1) Commencez par noter la date, l'heure de transcription, l'heure du réveil et, si possible, l'heure du coucher.
2) Pour chaque rêve mis au propre, donnez-lui un titre. Cela vous oblige à vous focaliser sur l'essentiel du rêve et vous permet de le retrouver facilement par la suite.
3) Lorsque le rêve présente des séquences nettes, découpez-le de telle sorte qu'elles apparaissent aisément à la lecture.
4) Laissez une marge qui vous permettra d'annoter vos rêves en fonction des éléments que vous cherchez à distinguer des autres. Ainsi, si vous devenez brièvement lucide dans un rêve, vous pourrez signaler en marge : " lucidité brève ". (Nous reviendrons plus tard sur les types de rêves et sur les éléments auxquels il convient de porter une attention particulière.)

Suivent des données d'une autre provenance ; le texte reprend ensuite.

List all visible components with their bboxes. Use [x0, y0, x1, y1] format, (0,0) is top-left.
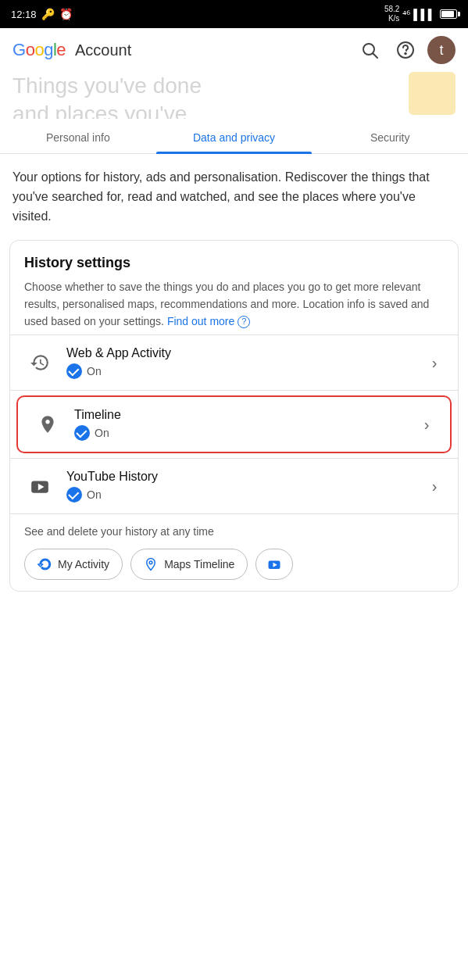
- battery-icon: [440, 9, 457, 19]
- youtube-chevron: ›: [425, 477, 444, 495]
- tab-personal-info[interactable]: Personal info: [0, 122, 156, 153]
- avatar[interactable]: t: [427, 36, 455, 64]
- bottom-buttons: My Activity Maps Timeline: [24, 549, 444, 583]
- signal-icon: ▌▌▌: [413, 9, 435, 20]
- web-app-content: Web & App Activity On: [55, 346, 425, 379]
- timeline-wrapper: Timeline On ›: [10, 391, 458, 458]
- bottom-label: See and delete your history at any time: [24, 525, 444, 538]
- hero-text: Things you've done and places you've: [13, 72, 455, 119]
- svg-point-6: [149, 561, 152, 564]
- status-bar: 12:18 🔑 ⏰ 58.2K/s ⁴⁶ ▌▌▌: [0, 0, 468, 28]
- hero-image: [409, 72, 455, 115]
- card-header: History settings Choose whether to save …: [10, 241, 458, 334]
- google-logo: Google: [13, 40, 66, 60]
- timeline-status: On: [74, 425, 417, 441]
- timeline-chevron: ›: [417, 415, 436, 434]
- setting-web-app-activity[interactable]: Web & App Activity On ›: [10, 335, 458, 390]
- find-out-more-link[interactable]: Find out more ?: [167, 313, 250, 331]
- maps-timeline-button[interactable]: Maps Timeline: [130, 549, 248, 580]
- wifi-icon: ⁴⁶: [402, 9, 410, 20]
- card-title: History settings: [24, 255, 444, 271]
- my-activity-button[interactable]: My Activity: [24, 549, 123, 580]
- timeline-icon: [32, 409, 63, 440]
- search-button[interactable]: [355, 36, 384, 64]
- logo-o1: o: [26, 40, 35, 60]
- youtube-check: [66, 487, 82, 503]
- logo-g: G: [13, 40, 26, 60]
- youtube-history-button[interactable]: [255, 549, 293, 580]
- timeline-content: Timeline On: [63, 408, 417, 441]
- status-right: 58.2K/s ⁴⁶ ▌▌▌: [384, 5, 457, 23]
- youtube-status: On: [66, 487, 425, 503]
- card-description: Choose whether to save the things you do…: [24, 279, 444, 330]
- alarm-icon: ⏰: [59, 8, 73, 20]
- time: 12:18: [11, 9, 37, 20]
- account-text: Account: [75, 41, 131, 59]
- help-circle-icon: ?: [238, 316, 250, 328]
- logo-g2: g: [44, 40, 53, 60]
- page-description: Your options for history, ads and person…: [0, 154, 468, 234]
- web-app-check: [66, 363, 82, 379]
- youtube-icon: [24, 470, 55, 502]
- network-speed: 58.2K/s: [384, 5, 399, 23]
- logo-o2: o: [34, 40, 44, 60]
- history-settings-card: History settings Choose whether to save …: [9, 240, 459, 592]
- bottom-section: See and delete your history at any time …: [10, 514, 458, 591]
- status-left: 12:18 🔑 ⏰: [11, 8, 73, 20]
- web-app-icon: [24, 347, 55, 378]
- svg-line-1: [373, 54, 378, 59]
- tabs: Personal info Data and privacy Security: [0, 122, 468, 154]
- setting-timeline[interactable]: Timeline On ›: [16, 395, 452, 453]
- setting-youtube-history[interactable]: YouTube History On ›: [10, 459, 458, 513]
- key-icon: 🔑: [41, 8, 55, 20]
- header: Google Account t: [0, 28, 468, 72]
- timeline-check: [74, 425, 90, 441]
- logo-e: e: [56, 40, 66, 60]
- tab-data-privacy[interactable]: Data and privacy: [156, 122, 313, 153]
- svg-point-3: [405, 53, 406, 55]
- help-button[interactable]: [391, 36, 420, 64]
- web-app-status: On: [66, 363, 425, 379]
- tab-security[interactable]: Security: [312, 122, 468, 153]
- web-app-chevron: ›: [425, 353, 444, 372]
- hero-area: Things you've done and places you've: [0, 72, 468, 119]
- youtube-content: YouTube History On: [55, 470, 425, 503]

5) Ne mélangez pas les commentaires que vous inspire le rêve au récit lui-même. Vous risqueriez en effet de ne plus savoir ce qui a été pensé en rêve ou à l'état de veille ! En pratique, si vous " reconnaissez " en rêve la cathédrale de Notre Dame et qu'au réveil vous vous apercevez qu'il s'agissait en fait du Sacré C¦ur, notez ce dernier point dans un commentaire séparé, après le récit du rêve, au besoin en précisant, par le mot " Commentaire ", la nature des phrases qui suivent. La même remarque s'applique si vous souhaitez noter des éléments de la vie de veille qui vous semblent se rapporter au rêve. Introduisez alors par les mots " Vie de veille " les remarques sur ce sujet.
Toutes ces règles sont bien sûr valables pour les deux autres situations que nous allons examiner maintenant.


II. Se souvenir de ses rêves au milieu de la nuit.
Il est plus facile, avons-nous dit, de se remémorer ses rêves à la fin d'une période de mouvements oculaires rapides. Il ne s'agit pas, bien sûr, d'une règle absolue, ni d'en conclure de façon erronée que les rêves ne surgissent qu'au cours de cette période, mais d'en tirer parti pour augmenter la quantité des souvenirs oniriques. En effet, une nuit de sommeil est divisées en cycles d'environ 1h30 et qui passent à peu près par les mêmes phases que nous résumons ici :
- Stade 1 : endormissement
- Stade 2 : sommeil léger
- Stade 3 : sommeil profond
- Stade 4 : sommeil très profond
- Stade 5 : Sommeil paradoxal (mouvements oculaires rapides)
Cette division, qui est obtenue à partir de l'étude de l'activité électrique du cerveau pendant le sommeil, ne nous intéressera ici que sur le plan pratique. En début de nuit le stade 5 est pratiquement inexistant. Mais il augmente par la suite tandis que les stades 3 et 4 diminuent jusqu'à disparaître. Bien entendu, les " somnogrammes " varient selon les dormeurs. Par ailleurs un dormeur se réveille entre chaque cycle pour une période très brève appelée " micro-éveil " et dont il ne garde généralement pas le souvenir.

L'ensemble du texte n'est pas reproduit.